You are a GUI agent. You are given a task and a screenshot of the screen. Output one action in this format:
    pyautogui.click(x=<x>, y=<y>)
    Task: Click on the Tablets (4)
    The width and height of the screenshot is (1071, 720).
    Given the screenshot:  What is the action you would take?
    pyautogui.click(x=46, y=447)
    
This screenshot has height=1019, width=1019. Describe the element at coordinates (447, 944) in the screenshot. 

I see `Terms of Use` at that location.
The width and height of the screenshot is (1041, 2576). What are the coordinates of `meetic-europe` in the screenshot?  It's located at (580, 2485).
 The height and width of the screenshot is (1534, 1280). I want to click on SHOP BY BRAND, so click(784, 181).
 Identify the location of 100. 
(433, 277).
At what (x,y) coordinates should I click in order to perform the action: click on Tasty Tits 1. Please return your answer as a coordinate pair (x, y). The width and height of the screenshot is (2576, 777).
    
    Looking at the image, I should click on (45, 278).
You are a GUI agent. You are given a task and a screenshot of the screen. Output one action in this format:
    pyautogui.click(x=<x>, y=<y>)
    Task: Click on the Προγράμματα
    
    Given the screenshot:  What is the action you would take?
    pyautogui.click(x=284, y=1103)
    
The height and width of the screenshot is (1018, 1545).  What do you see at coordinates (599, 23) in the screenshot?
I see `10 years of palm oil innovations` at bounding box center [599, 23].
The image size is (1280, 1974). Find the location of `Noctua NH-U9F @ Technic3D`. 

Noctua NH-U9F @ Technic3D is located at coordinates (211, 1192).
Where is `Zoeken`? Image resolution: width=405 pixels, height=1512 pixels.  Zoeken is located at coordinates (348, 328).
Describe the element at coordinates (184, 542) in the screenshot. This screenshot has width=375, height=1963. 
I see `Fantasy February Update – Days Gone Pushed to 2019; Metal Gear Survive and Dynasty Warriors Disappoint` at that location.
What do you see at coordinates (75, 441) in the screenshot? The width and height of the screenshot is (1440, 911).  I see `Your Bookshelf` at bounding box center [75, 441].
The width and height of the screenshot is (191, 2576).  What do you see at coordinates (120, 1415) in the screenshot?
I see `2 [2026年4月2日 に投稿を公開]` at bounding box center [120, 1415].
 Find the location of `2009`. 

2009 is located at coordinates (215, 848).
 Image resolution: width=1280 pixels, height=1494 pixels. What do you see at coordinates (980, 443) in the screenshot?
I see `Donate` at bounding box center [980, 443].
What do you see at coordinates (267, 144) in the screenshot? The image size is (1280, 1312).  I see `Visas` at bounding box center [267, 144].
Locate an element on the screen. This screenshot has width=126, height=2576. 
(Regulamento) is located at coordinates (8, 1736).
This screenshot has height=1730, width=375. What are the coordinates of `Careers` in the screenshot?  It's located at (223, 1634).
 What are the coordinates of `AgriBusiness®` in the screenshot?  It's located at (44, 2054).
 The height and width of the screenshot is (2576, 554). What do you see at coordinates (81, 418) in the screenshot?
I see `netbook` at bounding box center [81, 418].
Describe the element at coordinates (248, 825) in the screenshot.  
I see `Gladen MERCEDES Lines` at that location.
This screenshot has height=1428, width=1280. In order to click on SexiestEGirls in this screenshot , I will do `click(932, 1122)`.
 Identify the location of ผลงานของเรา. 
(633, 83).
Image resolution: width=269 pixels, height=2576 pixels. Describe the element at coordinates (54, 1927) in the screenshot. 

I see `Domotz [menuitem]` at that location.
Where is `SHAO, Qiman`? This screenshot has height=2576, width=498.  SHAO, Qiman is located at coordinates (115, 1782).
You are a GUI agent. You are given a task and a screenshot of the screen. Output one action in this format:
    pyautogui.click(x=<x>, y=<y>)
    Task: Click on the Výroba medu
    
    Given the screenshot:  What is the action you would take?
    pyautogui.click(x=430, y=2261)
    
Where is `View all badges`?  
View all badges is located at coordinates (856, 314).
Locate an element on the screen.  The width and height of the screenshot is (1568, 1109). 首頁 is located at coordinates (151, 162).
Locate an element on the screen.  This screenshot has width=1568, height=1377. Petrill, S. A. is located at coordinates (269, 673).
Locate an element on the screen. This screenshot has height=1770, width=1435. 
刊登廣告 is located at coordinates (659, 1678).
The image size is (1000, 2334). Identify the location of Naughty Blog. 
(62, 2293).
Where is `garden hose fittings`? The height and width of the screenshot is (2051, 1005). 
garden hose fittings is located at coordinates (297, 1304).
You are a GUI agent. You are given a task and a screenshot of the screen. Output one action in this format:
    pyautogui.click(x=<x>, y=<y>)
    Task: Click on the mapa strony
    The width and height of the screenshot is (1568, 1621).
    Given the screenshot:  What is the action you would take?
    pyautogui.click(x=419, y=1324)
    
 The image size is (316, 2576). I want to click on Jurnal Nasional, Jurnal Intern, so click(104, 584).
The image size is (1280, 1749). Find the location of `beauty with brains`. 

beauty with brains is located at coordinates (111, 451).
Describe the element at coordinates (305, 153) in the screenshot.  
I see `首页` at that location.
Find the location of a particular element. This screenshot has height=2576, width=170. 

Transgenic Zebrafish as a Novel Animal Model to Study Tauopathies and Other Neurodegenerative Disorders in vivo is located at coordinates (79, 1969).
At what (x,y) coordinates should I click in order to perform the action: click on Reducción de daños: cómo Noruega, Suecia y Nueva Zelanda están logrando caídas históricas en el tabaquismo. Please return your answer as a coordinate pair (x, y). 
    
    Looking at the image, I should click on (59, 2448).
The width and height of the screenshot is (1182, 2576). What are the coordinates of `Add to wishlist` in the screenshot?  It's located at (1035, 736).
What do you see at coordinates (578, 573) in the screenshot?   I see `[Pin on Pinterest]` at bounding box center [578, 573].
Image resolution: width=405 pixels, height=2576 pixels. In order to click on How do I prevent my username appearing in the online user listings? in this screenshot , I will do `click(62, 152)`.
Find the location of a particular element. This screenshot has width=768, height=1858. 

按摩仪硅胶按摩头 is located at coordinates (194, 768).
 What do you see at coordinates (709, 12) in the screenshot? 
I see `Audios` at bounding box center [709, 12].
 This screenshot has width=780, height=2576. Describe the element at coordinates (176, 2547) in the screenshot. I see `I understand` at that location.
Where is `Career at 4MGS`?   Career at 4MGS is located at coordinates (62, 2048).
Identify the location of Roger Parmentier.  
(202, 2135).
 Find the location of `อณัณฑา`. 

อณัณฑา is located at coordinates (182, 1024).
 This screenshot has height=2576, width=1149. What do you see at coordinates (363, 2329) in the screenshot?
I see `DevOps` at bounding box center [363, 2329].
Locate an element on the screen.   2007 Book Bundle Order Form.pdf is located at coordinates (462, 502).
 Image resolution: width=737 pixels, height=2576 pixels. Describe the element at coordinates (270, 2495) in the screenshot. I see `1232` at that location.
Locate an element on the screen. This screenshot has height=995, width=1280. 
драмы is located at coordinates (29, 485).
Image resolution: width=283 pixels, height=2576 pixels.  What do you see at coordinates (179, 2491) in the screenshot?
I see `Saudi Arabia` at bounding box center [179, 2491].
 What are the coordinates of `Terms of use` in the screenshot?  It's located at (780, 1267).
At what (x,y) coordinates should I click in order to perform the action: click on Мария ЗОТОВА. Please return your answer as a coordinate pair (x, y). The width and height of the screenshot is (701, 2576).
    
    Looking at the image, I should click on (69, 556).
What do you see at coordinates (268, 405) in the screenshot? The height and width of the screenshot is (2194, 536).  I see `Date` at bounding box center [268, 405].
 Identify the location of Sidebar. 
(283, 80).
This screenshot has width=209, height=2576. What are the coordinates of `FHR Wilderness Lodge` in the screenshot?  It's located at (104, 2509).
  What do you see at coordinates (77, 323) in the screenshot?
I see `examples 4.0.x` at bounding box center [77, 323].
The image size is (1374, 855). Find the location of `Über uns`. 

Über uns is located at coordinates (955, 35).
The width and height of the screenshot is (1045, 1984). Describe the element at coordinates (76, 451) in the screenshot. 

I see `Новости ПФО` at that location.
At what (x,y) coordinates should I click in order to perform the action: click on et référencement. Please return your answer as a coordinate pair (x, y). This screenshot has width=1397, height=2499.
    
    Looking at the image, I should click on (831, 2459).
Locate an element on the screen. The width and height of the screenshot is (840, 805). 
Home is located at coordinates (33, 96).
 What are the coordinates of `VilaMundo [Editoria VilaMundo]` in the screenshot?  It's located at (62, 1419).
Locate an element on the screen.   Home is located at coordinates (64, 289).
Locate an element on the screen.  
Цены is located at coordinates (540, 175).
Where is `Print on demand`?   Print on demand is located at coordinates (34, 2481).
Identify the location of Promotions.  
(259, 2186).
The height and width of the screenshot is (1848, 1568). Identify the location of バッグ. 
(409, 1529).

※ ※ ※

• [Task statement]: Which lines run from the one holding "Identify the location of Promotions." through the end of the data? Write them out exactly, ends included, and add nothing.

• [Completed task]:
Identify the location of Promotions.  
(259, 2186).
The height and width of the screenshot is (1848, 1568). Identify the location of バッグ. 
(409, 1529).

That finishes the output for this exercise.